Problem details: Of the entries below, return exactly those lines that fall between the one containing "Номери посилок Нової пошти (362, 1959)" and the one containing "Новинки (527, 1911)", the two end lines included.

Data records:
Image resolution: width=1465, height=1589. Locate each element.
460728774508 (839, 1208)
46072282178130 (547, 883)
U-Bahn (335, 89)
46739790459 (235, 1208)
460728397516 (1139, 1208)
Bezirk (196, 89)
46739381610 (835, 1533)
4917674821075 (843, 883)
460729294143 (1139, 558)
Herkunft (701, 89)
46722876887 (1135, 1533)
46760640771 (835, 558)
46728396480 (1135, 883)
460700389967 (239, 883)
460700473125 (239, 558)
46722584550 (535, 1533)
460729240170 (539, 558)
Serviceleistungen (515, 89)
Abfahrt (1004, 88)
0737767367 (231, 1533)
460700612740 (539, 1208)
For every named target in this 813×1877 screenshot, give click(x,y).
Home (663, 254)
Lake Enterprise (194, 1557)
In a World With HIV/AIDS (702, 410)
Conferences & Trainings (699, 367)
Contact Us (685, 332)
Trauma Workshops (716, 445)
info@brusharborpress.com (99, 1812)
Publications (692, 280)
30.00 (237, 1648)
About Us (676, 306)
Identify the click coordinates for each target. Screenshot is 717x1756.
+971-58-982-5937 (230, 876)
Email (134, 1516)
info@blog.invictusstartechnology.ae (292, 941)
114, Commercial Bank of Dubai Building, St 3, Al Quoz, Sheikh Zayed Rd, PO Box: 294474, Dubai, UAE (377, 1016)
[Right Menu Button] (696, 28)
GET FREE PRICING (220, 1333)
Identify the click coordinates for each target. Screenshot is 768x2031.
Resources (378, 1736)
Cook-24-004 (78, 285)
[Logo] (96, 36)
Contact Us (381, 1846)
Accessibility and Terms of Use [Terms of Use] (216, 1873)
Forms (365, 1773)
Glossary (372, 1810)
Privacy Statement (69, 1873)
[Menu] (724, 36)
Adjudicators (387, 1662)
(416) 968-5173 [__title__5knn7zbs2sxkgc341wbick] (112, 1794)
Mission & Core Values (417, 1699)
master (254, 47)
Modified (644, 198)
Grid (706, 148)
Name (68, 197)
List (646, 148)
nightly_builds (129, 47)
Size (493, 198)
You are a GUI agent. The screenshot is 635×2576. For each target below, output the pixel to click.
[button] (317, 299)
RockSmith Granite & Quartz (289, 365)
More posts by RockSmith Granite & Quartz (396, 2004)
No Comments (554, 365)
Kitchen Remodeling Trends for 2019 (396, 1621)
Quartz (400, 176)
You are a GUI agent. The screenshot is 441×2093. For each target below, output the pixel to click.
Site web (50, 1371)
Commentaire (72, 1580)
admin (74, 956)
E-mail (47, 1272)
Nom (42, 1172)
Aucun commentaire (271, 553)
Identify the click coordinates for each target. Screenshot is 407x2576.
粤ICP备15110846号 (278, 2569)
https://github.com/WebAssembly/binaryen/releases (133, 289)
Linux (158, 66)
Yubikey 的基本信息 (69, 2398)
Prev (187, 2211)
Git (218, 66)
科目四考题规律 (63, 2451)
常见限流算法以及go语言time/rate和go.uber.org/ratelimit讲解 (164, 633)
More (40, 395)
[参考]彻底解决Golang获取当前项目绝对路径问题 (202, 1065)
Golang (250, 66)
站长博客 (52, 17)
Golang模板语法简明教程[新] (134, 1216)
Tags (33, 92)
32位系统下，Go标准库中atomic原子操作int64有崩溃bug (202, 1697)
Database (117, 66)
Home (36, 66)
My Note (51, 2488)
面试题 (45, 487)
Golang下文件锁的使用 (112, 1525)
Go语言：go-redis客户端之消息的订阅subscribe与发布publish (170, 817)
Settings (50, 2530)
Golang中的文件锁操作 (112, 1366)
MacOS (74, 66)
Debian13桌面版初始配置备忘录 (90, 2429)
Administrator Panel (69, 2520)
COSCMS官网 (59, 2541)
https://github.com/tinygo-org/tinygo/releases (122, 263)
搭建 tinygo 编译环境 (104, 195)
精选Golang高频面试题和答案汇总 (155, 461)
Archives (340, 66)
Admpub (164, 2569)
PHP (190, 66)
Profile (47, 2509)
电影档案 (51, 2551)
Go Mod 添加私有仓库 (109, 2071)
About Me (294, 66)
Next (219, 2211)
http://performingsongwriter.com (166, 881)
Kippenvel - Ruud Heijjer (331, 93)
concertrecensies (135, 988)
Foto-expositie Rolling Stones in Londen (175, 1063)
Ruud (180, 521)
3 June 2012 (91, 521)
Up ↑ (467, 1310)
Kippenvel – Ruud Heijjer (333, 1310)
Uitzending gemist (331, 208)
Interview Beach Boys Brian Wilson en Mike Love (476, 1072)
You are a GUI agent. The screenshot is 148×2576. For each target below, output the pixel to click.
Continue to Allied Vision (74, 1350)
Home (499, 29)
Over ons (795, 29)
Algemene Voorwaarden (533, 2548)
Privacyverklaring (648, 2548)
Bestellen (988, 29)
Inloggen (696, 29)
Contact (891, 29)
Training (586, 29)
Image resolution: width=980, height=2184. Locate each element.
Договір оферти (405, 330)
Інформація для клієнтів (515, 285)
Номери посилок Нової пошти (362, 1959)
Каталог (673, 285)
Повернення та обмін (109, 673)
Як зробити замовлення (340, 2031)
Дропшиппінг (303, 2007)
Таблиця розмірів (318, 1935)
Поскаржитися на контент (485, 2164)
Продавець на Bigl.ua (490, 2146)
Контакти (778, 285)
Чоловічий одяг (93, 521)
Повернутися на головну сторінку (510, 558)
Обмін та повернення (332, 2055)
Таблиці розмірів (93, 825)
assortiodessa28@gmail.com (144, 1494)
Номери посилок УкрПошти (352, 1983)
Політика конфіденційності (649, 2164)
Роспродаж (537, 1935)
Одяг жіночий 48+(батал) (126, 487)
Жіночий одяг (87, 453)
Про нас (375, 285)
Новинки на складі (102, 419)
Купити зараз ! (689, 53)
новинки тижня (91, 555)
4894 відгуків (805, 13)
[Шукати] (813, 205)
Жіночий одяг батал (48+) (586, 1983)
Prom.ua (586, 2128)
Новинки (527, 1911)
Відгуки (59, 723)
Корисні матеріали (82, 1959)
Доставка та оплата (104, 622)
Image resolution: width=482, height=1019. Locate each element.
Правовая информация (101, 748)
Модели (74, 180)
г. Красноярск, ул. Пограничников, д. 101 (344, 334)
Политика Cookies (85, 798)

Answer to the problem:
Номери посилок Нової пошти (362, 1959)
Каталог (673, 285)
Повернення та обмін (109, 673)
Як зробити замовлення (340, 2031)
Дропшиппінг (303, 2007)
Таблиця розмірів (318, 1935)
Поскаржитися на контент (485, 2164)
Продавець на Bigl.ua (490, 2146)
Контакти (778, 285)
Чоловічий одяг (93, 521)
Повернутися на головну сторінку (510, 558)
Обмін та повернення (332, 2055)
Таблиці розмірів (93, 825)
assortiodessa28@gmail.com (144, 1494)
Номери посилок УкрПошти (352, 1983)
Політика конфіденційності (649, 2164)
Роспродаж (537, 1935)
Одяг жіночий 48+(батал) (126, 487)
Жіночий одяг (87, 453)
Про нас (375, 285)
Новинки на складі (102, 419)
Купити зараз ! (689, 53)
новинки тижня (91, 555)
4894 відгуків (805, 13)
[Шукати] (813, 205)
Жіночий одяг батал (48+) (586, 1983)
Prom.ua (586, 2128)
Новинки (527, 1911)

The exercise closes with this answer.